The Champions League had been expanded to 32 teams that season for the first time, congesting the calendar, and beginning the gradual move towards the complete domination of the club game.

With star players and the most talented squads thereby often exhausted at the end of long seasons, it meant that the first few international tournaments after the Champions League expansion were more open than ever - but also involved fairly low-quality football. That is one huge reason for the amount of shocks and big teams going out early in the 2002 World Cup, as well as Greece claiming Euro 2004.

The 2002 World Cup was marked by upsets before Brazil triumphed (AFP)

The differences between the smooth cohesion of the best club sides and the more patched-together nature of international sides also became impossible not to notice, until the identity imposed by the country’s coaching as well as a Barcelona core ensured Spain began to hit those levels. They became the first country to win three major competitions in a row with Euro 2008, the 2010 World Cup and Euro 2012, and perhaps the greatest international team ever.

The one great shame of that Spanish era, however, was the lack of a grand showdown; the absence of a truly great rival.

A peak Spain never got to meet a peak Germany, the country who best replicated what the Spanish had done with their youth systems. When they met in 2008 and 2010, it was just too early for Jogi Loew’s side. By the time that German squad came to fruition for the 2014 World Cup, that historic Spain were part of history, they were done. Loew’s team themselves went on to suffer something of a lull in 2016, reflecting something about that tournament in general.

It was open for the wrong reasons, because nobody was really at a top level. Italy were by far the most cohesive and exciting side because of Antonio Conte, but his managerial ability was not matched by the ability of his squad. A reactive and merely well-organised Portugal ended up winning it, in a victory that had many echoes of Greece 2004.

The Spain team were a modern great but never had a true rival (AFP)

It may well be followed by something that echoes Euro 2000. The last year has seen so many of these sides come on too, to the point that it is difficult to pick out a favourite for the World Cup, but thereby so easy to look forward to some properly tantalising games. There are just so many sides on form now.

Some of this is ironically down to the forces that have so transformed the club game, and had made it so much more attractive than international football.

Countries like Spain, Germany and France - and to a less economically powerful extent Belgium and Iceland - have essentially industrialised youth production, but the natural ebbs and flows of talent generating does seem to have led to a sweet spot where they all have very exciting generations.

Germany finally saw off Argentina in 2014 (Getty)

The players that Spain, France and Germany could easily leave behind would be stars in most international squads.
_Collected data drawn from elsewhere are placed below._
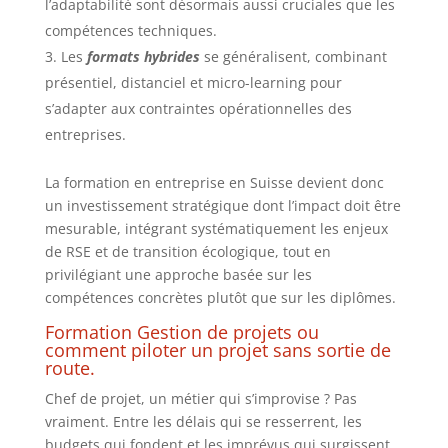
l’adaptabilité sont désormais aussi cruciales que les
compétences techniques.
Les
formats hybrides
se généralisent, combinant
présentiel, distanciel et micro-learning pour
s’adapter aux contraintes opérationnelles des
entreprises.
La formation en entreprise en Suisse devient donc
un investissement stratégique dont l’impact doit être
mesurable, intégrant systématiquement les enjeux
de RSE et de transition écologique, tout en
privilégiant une approche basée sur les
compétences concrètes plutôt que sur les diplômes.
Formation Gestion de projets ou
comment piloter un projet sans sortie de
route.
Chef de projet, un métier qui s’improvise ? Pas
vraiment. Entre les délais qui se resserrent, les
budgets qui fondent et les imprévus qui surgissent,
Even beyond Europe, though, the very competitiveness of South American qualifiers also fosters the feeling that that continent’s sides will once again enrich a World Cup, offering something missing from Europe.
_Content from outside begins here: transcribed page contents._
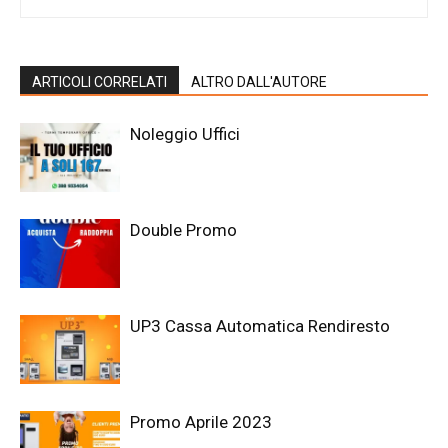
ARTICOLI CORRELATI
ALTRO DALL'AUTORE
Noleggio Uffici
Double Promo
UP3 Cassa Automatica Rendiresto
Promo Aprile 2023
Then there’s Argentina, and the greatest player in the world. They will suffer a long night of the soul in trying to get to Russia via Ecuador in the early hours of Wednesday morning. After their own harrowing spell of losing three major finals in a row, it does seem like a certain depression has afflicted the squad, and created an anxiety and psychological reticence that has led to them so struggling to score in these qualifiers. So many blanks seem a perfect representation of their very imperfect team mindset.

It still isn’t difficult to imagine that one break, one key result that actually gets them there would release so much, especially with someone like Jorge Sampaoli in charge.

It could further charge next summer’s World Cup, one that should feel a world away from the current international malaise. The stars, so to speak, could very well align.